Friday 30 January 2009

On Face Recognition

The organic cerebral source code that has evolved in our brains is a wondrous thing, and way beyond my humble comprehension. One of the more power subroutines of this complex neural code must be the one dealing with face recognition. We are remarkably efficient at picking out faces and instantly matching them from previous experience to immediately identify a myriad of friends, family and celebrities. This powerful process ensures that a couple of dots and a line are all we need to recognise a pair of eyes and a mouth. The consequences of this usefully evolved ability is the fact that we can also easily see faces when none are actually present. The Madonna on a pop tart, Jesus on a slice of a toast, a face on a mars, a monster in the curtains, and a ghost on the stairs seem to me more likely explained by this natural ability of our brains rather than crazy paranormal phenomenon.

The new face recognition software on iPhoto ’09 must work in a similar, but far less sophisticated way. My prediction, whilst installing iLife ’09 last night, and mulling this over, was that surely even the geniuses at Apple aren’t as clever as many hundreds of thousands of years of natural selection, honing and fine tuning our minds. Therefore surely iPhoto ’09 will also see faces where there are none.
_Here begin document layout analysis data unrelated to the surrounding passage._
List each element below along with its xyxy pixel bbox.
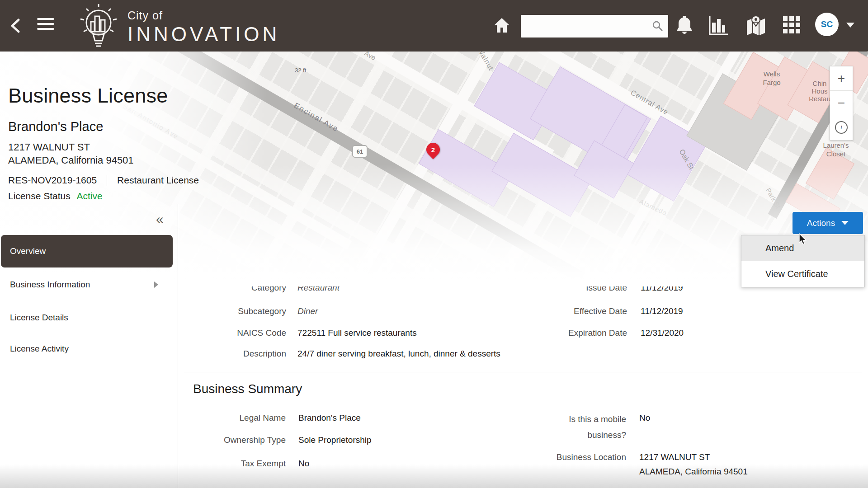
field-label: NAICS Code bbox=[149, 328, 286, 338]
actions-button[interactable]: Actions bbox=[793, 212, 863, 234]
app-header: City of INNOVATION SC bbox=[0, 0, 868, 52]
record-type: Restaurant License bbox=[117, 175, 199, 186]
route-shield-61: 61 bbox=[352, 145, 368, 158]
analytics-icon[interactable] bbox=[708, 15, 729, 36]
field-label: Legal Name bbox=[149, 413, 286, 423]
field-label: Business Location bbox=[548, 452, 626, 462]
field-value: Brandon's Place bbox=[298, 413, 361, 423]
actions-caret-icon bbox=[841, 221, 849, 225]
sidebar-item-label: License Activity bbox=[10, 344, 69, 354]
record-divider bbox=[107, 175, 107, 186]
sidebar-divider bbox=[178, 204, 178, 488]
field-value: 11/12/2019 bbox=[641, 306, 683, 316]
license-hero: Business License Brandon's Place 1217 WA… bbox=[8, 84, 199, 202]
field-value: Sole Proprietorship bbox=[298, 435, 372, 445]
actions-menu: Amend View Certificate bbox=[741, 235, 865, 287]
map-info-button[interactable]: i bbox=[830, 115, 853, 139]
global-search bbox=[521, 15, 668, 38]
record-number: RES-NOV2019-1605 bbox=[8, 175, 97, 186]
field-value: 1217 WALNUT ST bbox=[639, 452, 710, 462]
search-input[interactable] bbox=[525, 17, 649, 36]
business-address: 1217 WALNUT ST ALAMEDA, California 94501 bbox=[8, 141, 199, 167]
business-license-page: City of INNOVATION SC bbox=[0, 0, 868, 488]
home-icon[interactable] bbox=[493, 16, 511, 34]
sidebar-item-label: License Details bbox=[10, 313, 68, 323]
field-label: Effective Date bbox=[533, 306, 627, 316]
sidebar-item-business-information[interactable]: Business Information bbox=[1, 275, 173, 295]
app-grid-icon[interactable] bbox=[783, 16, 800, 33]
field-value: No bbox=[639, 413, 650, 423]
brand-lockup: City of INNOVATION bbox=[127, 9, 280, 46]
poi-label-china-house: Chin Hous Restau bbox=[808, 80, 831, 103]
field-value: 12/31/2020 bbox=[641, 328, 684, 338]
field-value: 24/7 diner serving breakfast, lunch, din… bbox=[297, 349, 500, 359]
pin-number: 2 bbox=[426, 143, 440, 156]
map-controls: + − i bbox=[830, 66, 853, 141]
field-value: Diner bbox=[297, 306, 318, 316]
menu-item-amend[interactable]: Amend bbox=[741, 235, 864, 261]
location-pin-icon[interactable]: 2 bbox=[424, 140, 443, 159]
user-menu-caret-icon[interactable] bbox=[846, 23, 854, 28]
poi-label-wells-fargo: Wells Fargo bbox=[756, 70, 788, 87]
field-value: 722511 Full service restaurants bbox=[297, 328, 417, 338]
sidebar-item-license-details[interactable]: License Details bbox=[1, 308, 173, 328]
status-label: License Status bbox=[8, 191, 71, 201]
business-name: Brandon's Place bbox=[8, 119, 199, 134]
avatar-initials: SC bbox=[821, 19, 833, 29]
section-divider bbox=[184, 372, 862, 372]
field-label: Is this a mobile business? bbox=[548, 411, 626, 443]
brand-city-of: City of bbox=[127, 9, 280, 22]
record-row: RES-NOV2019-1605 Restaurant License bbox=[8, 175, 199, 186]
sidebar-item-label: Business Information bbox=[10, 280, 90, 290]
license-status-row: License Status Active bbox=[8, 191, 199, 202]
back-icon[interactable] bbox=[10, 18, 21, 33]
notifications-icon[interactable] bbox=[675, 14, 694, 37]
expand-arrow-icon bbox=[154, 282, 158, 288]
status-value: Active bbox=[77, 191, 103, 201]
map-scale-label: 32 ft bbox=[295, 67, 306, 74]
sidebar-item-label: Overview bbox=[10, 246, 46, 256]
info-icon: i bbox=[835, 121, 848, 134]
field-value: No bbox=[298, 459, 309, 469]
sidebar-item-overview[interactable]: Overview bbox=[1, 235, 173, 267]
address-line-2: ALAMEDA, California 94501 bbox=[8, 154, 199, 167]
menu-icon[interactable] bbox=[37, 18, 54, 33]
address-line-1: 1217 WALNUT ST bbox=[8, 141, 199, 154]
sidebar-collapse-icon[interactable]: « bbox=[156, 212, 164, 226]
city-logo-lightbulb-icon bbox=[76, 3, 121, 50]
field-value: ALAMEDA, California 94501 bbox=[639, 467, 748, 477]
poi-label-laurens-closet: Lauren's Closet bbox=[816, 141, 855, 158]
map-explorer-icon[interactable] bbox=[745, 14, 767, 37]
zoom-out-button[interactable]: − bbox=[830, 91, 853, 115]
field-label: Expiration Date bbox=[533, 328, 627, 338]
menu-item-view-certificate[interactable]: View Certificate bbox=[741, 261, 864, 287]
search-icon[interactable] bbox=[652, 20, 664, 32]
zoom-in-button[interactable]: + bbox=[830, 66, 853, 91]
actions-button-label: Actions bbox=[807, 218, 835, 228]
user-avatar[interactable]: SC bbox=[815, 13, 839, 36]
page-title: Business License bbox=[8, 84, 199, 108]
field-label: Ownership Type bbox=[149, 435, 286, 445]
sidebar-item-license-activity[interactable]: License Activity bbox=[1, 339, 173, 359]
business-summary-heading: Business Summary bbox=[193, 382, 302, 396]
brand-innovation: INNOVATION bbox=[127, 23, 280, 46]
field-label: Tax Exempt bbox=[149, 459, 286, 469]
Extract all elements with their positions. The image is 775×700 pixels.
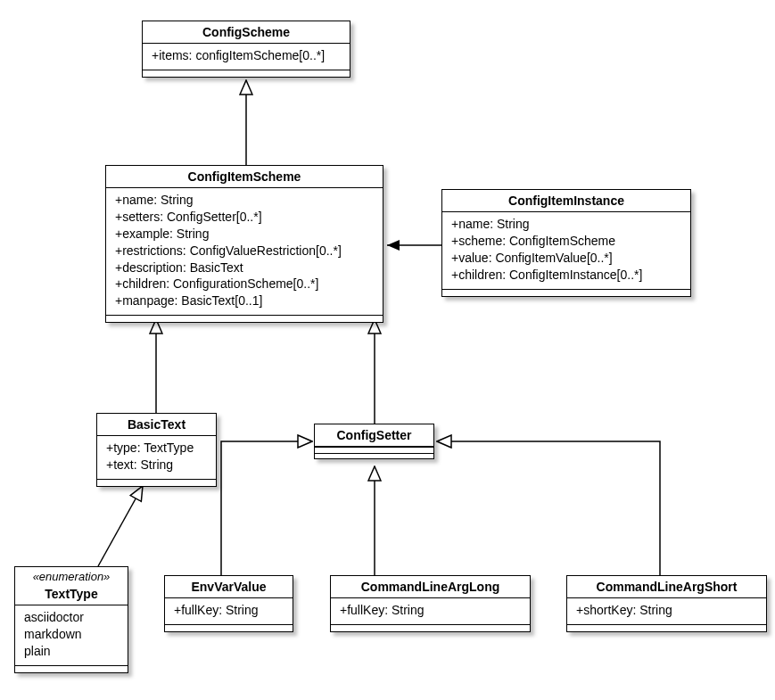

The face recognition software turned out to be better than I had expected, despite the fact that I noticed on Stephen Fry’s twitter feed that he was having some problems getting it to recognise himself. However, as I suspected after sorting a large number of faces, iPhoto did eventually start seeing things. I’m not going to count, the cigar stall Indian, the statue of Horus and the picture of Carl Sagan on my T-Shirt, all of which iPhoto asked me to name. But as expected, iPhoto eventually found a face in the folds on my wife’s skirt, and in the craggy light and shade of a rock face. I write this not as a criticism of iPhoto ’09, which I was most impressed with, despite the fact that it did once ask me to confirm that a bearded and bespectacled gnarled old man was my beautiful wife. I’m writing this to ask a question; if we can now write software that not only efficiently apes one of our more complex brain functions, but is also prone to the same delusions as us, does this make genuine artificial intelligence or even artificial consciousness seem just a little more probable at some point in our species future?

2 comments:

Pete UK said...

what pleases me is that iPhoto is exhibiting just the same tendency towards false positives as our own brains. It rather suggests we are on the right lines!

Shadeburst said...

Crispian I believe that you are English. English people don't say "to immediately recognise." However I'll give you a Noddy Badge for spelling "recognise" with an S not a Z.